--- START ---

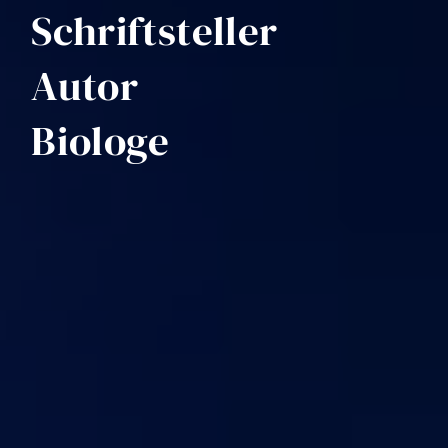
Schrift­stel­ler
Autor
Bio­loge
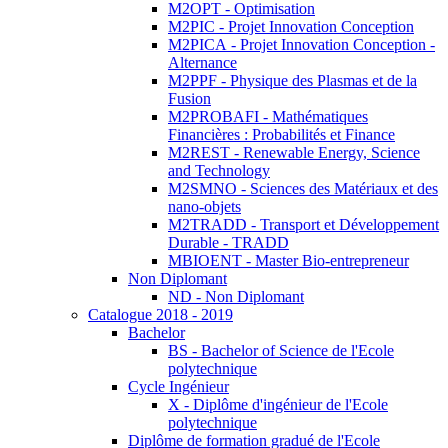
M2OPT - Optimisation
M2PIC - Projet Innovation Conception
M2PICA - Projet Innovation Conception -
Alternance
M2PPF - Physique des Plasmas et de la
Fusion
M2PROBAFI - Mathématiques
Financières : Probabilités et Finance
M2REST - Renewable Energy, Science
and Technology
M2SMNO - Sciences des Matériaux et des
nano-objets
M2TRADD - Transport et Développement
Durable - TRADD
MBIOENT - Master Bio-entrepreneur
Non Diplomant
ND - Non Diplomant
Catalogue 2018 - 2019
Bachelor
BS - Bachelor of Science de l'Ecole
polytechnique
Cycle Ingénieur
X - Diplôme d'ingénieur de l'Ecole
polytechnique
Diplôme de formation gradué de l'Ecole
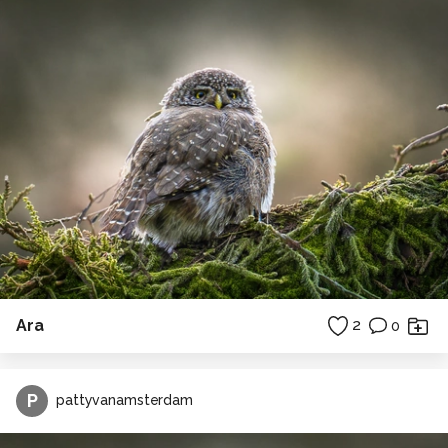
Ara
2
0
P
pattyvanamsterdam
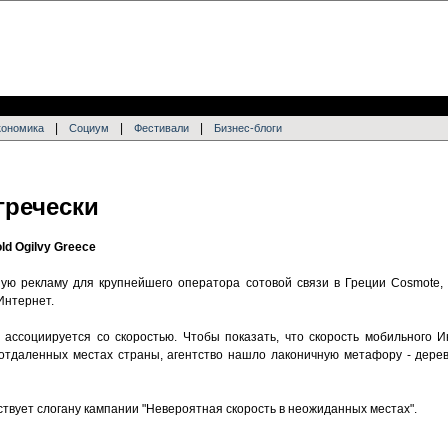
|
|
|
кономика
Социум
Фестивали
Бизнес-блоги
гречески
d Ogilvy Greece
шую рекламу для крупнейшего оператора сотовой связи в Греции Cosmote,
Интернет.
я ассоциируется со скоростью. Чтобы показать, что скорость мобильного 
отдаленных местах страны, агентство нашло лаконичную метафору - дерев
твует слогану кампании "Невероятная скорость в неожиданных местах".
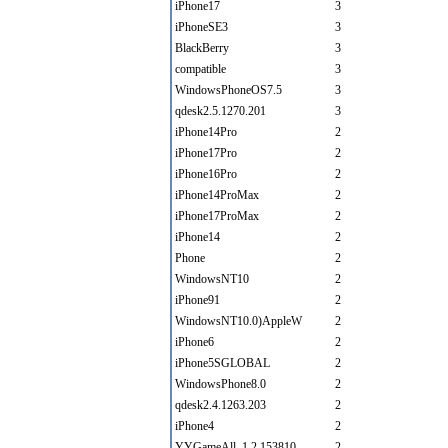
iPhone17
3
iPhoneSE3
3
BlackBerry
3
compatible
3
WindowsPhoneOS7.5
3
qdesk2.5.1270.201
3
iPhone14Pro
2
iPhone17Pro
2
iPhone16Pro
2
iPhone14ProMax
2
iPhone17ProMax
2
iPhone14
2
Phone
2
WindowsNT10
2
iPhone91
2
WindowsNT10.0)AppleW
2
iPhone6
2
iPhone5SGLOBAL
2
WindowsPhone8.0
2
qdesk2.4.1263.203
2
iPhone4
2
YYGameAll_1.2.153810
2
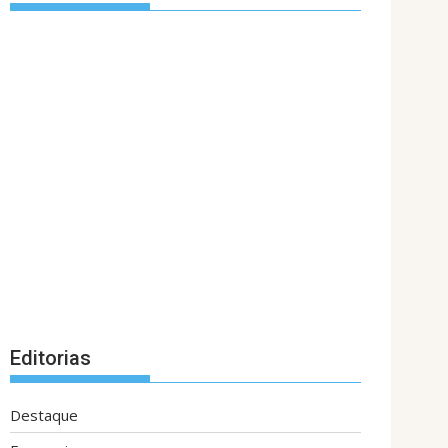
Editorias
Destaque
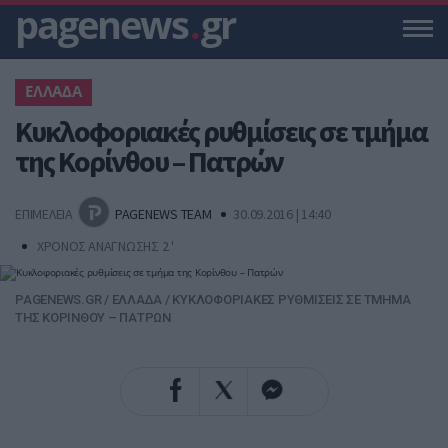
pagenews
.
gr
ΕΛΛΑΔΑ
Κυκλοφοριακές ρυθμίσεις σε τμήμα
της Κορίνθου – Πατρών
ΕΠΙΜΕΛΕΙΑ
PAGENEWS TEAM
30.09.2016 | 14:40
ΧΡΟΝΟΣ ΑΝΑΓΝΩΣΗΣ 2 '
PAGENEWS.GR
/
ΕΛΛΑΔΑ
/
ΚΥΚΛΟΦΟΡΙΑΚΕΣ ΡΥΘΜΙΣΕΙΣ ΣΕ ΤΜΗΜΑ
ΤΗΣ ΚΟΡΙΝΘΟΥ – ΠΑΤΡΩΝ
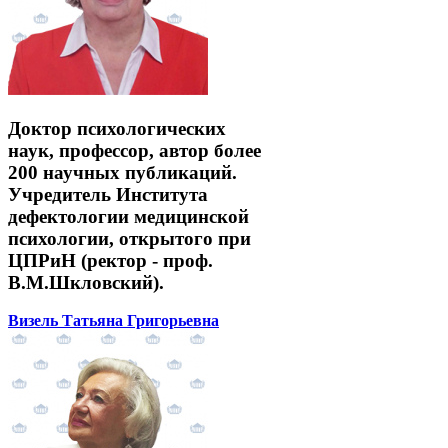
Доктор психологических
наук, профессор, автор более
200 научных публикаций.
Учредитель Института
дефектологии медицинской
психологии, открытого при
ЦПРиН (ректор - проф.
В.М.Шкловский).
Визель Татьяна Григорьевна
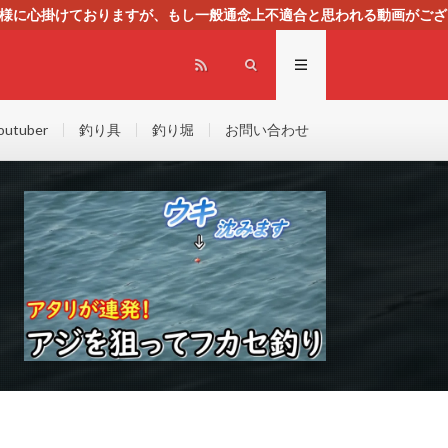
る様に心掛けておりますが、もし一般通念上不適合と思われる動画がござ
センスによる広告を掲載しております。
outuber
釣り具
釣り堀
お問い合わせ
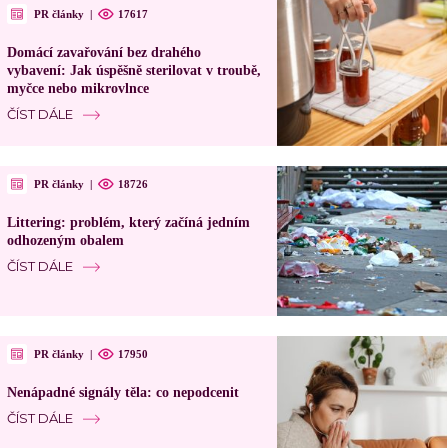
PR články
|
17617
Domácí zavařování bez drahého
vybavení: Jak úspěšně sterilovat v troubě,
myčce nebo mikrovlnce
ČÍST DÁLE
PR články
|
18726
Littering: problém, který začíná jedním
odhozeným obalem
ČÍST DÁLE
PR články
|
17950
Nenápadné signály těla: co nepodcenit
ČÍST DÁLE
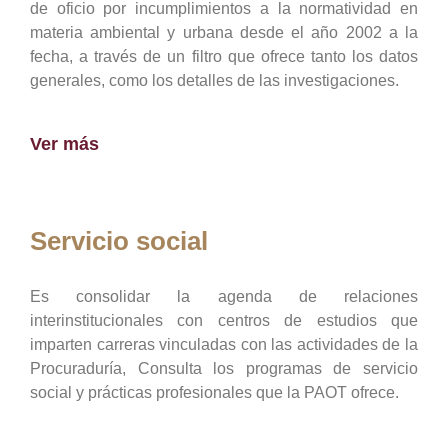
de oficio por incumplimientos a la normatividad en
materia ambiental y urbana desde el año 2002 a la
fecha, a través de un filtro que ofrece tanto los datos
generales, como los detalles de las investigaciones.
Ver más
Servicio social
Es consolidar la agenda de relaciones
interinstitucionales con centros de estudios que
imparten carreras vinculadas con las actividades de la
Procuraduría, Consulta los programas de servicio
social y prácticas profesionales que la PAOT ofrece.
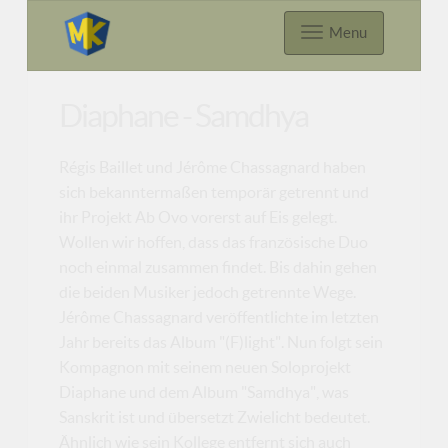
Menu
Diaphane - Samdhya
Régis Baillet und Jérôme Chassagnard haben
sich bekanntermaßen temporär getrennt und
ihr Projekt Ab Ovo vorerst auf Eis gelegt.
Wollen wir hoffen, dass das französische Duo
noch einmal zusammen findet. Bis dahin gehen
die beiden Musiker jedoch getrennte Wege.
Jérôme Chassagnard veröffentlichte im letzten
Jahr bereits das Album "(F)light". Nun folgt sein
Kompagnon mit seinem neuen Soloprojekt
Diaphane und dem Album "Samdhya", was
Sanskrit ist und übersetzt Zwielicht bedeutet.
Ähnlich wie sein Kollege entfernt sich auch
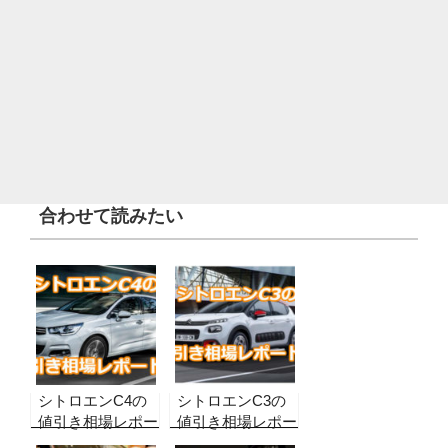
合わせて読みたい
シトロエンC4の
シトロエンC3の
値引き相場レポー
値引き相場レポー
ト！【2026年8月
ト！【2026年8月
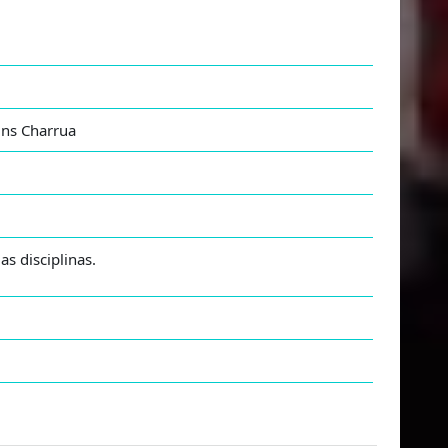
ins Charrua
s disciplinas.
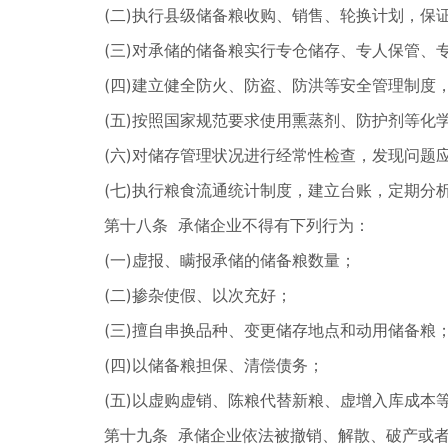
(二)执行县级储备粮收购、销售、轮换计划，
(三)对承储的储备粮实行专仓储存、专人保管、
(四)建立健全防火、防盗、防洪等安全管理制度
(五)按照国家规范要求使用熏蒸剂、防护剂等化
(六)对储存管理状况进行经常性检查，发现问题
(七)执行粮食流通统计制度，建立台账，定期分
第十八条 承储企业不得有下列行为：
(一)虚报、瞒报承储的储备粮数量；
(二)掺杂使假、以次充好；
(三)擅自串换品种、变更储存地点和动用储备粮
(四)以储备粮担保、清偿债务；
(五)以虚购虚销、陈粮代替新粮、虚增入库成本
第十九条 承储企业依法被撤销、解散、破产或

--- END ---

* Activity
With the pictures excluded, restate the material exactly as it stands.

* Result for this exercise
Schrift­stel­ler
Autor
Bio­loge
M2OPT - Optimisation
M2PIC - Projet Innovation Conception
M2PICA - Projet Innovation Conception -
Alternance
M2PPF - Physique des Plasmas et de la
Fusion
M2PROBAFI - Mathématiques
Financières : Probabilités et Finance
M2REST - Renewable Energy, Science
and Technology
M2SMNO - Sciences des Matériaux et des
nano-objets
M2TRADD - Transport et Développement
Durable - TRADD
MBIOENT - Master Bio-entrepreneur
Non Diplomant
ND - Non Diplomant
Catalogue 2018 - 2019
Bachelor
BS - Bachelor of Science de l'Ecole
polytechnique
Cycle Ingénieur
X - Diplôme d'ingénieur de l'Ecole
polytechnique
Diplôme de formation gradué de l'Ecole
Ara
2
0
P
pattyvanamsterdam
|
|
|
кономика
Социум
Фестивали
Бизнес-блоги
гречески
d Ogilvy Greece
шую рекламу для крупнейшего оператора сотовой связи в Греции Cosmote,
Интернет.
я ассоциируется со скоростью. Чтобы показать, что скорость мобильного 
отдаленных местах страны, агентство нашло лаконичную метафору - дерев
твует слогану кампании "Невероятная скорость в неожиданных местах".
iPhone17
3
iPhoneSE3
3
BlackBerry
3
compatible
3
WindowsPhoneOS7.5
3
qdesk2.5.1270.201
3
iPhone14Pro
2
iPhone17Pro
2
iPhone16Pro
2
iPhone14ProMax
2
iPhone17ProMax
2
iPhone14
2
Phone
2
WindowsNT10
2
iPhone91
2
WindowsNT10.0)AppleW
2
iPhone6
2
iPhone5SGLOBAL
2
WindowsPhone8.0
2
qdesk2.4.1263.203
2
iPhone4
2
YYGameAll_1.2.153810
2
Editorias
Destaque
pagenews
.
gr
ΕΛΛΑΔΑ
Κυκλοφοριακές ρυθμίσεις σε τμήμα
της Κορίνθου – Πατρών
ΕΠΙΜΕΛΕΙΑ
PAGENEWS TEAM
30.09.2016 | 14:40
ΧΡΟΝΟΣ ΑΝΑΓΝΩΣΗΣ 2 '
PAGENEWS.GR
/
ΕΛΛΑΔΑ
/
ΚΥΚΛΟΦΟΡΙΑΚΕΣ ΡΥΘΜΙΣΕΙΣ ΣΕ ΤΜΗΜΑ
ΤΗΣ ΚΟΡΙΝΘΟΥ – ΠΑΤΡΩΝ
Доктор психологических
наук, профессор, автор более
200 научных публикаций.
Учредитель Института
дефектологии медицинской
психологии, открытого при
ЦПРиН (ректор - проф.
В.М.Шкловский).
Визель Татьяна Григорьевна
る様に心掛けておりますが、もし一般通念上不適合と思われる動画がござ
センスによる広告を掲載しております。
outuber
釣り具
釣り堀
お問い合わせ
PR články
|
17617
Domácí zavařování bez drahého
vybavení: Jak úspěšně sterilovat v troubě,
myčce nebo mikrovlnce
ČÍST DÁLE
PR články
|
18726
Littering: problém, který začíná jedním
odhozeným obalem
ČÍST DÁLE
PR články
|
17950
Nenápadné signály těla: co nepodcenit
ČÍST DÁLE
de oficio por incumplimientos a la normatividad en
materia ambiental y urbana desde el año 2002 a la
fecha, a través de un filtro que ofrece tanto los datos
generales, como los detalles de las investigaciones.
Ver más
Servicio social
Es consolidar la agenda de relaciones
interinstitucionales con centros de estudios que
imparten carreras vinculadas con las actividades de la
Procuraduría, Consulta los programas de servicio
social y prácticas profesionales que la PAOT ofrece.
Menu
Diaphane - Samdhya
Régis Baillet und Jérôme Chassagnard haben
sich bekanntermaßen temporär getrennt und
ihr Projekt Ab Ovo vorerst auf Eis gelegt.
Wollen wir hoffen, dass das französische Duo
noch einmal zusammen findet. Bis dahin gehen
die beiden Musiker jedoch getrennte Wege.
Jérôme Chassagnard veröffentlichte im letzten
Jahr bereits das Album "(F)light". Nun folgt sein
Kompagnon mit seinem neuen Soloprojekt
Diaphane und dem Album "Samdhya", was
Sanskrit ist und übersetzt Zwielicht bedeutet.
Ähnlich wie sein Kollege entfernt sich auch
合わせて読みたい
シトロエンC4の
シトロエンC3の
値引き相場レポー
値引き相場レポー
ト！【2026年8月
ト！【2026年8月
ins Charrua
s disciplinas.
(二)执行县级储备粮收购、销售、轮换计划，
(三)对承储的储备粮实行专仓储存、专人保管、
(四)建立健全防火、防盗、防洪等安全管理制度
(五)按照国家规范要求使用熏蒸剂、防护剂等化
(六)对储存管理状况进行经常性检查，发现问题
(七)执行粮食流通统计制度，建立台账，定期分
第十八条 承储企业不得有下列行为：
(一)虚报、瞒报承储的储备粮数量；
(二)掺杂使假、以次充好；
(三)擅自串换品种、变更储存地点和动用储备粮
(四)以储备粮担保、清偿债务；
(五)以虚购虚销、陈粮代替新粮、虚增入库成本
第十九条 承储企业依法被撤销、解散、破产或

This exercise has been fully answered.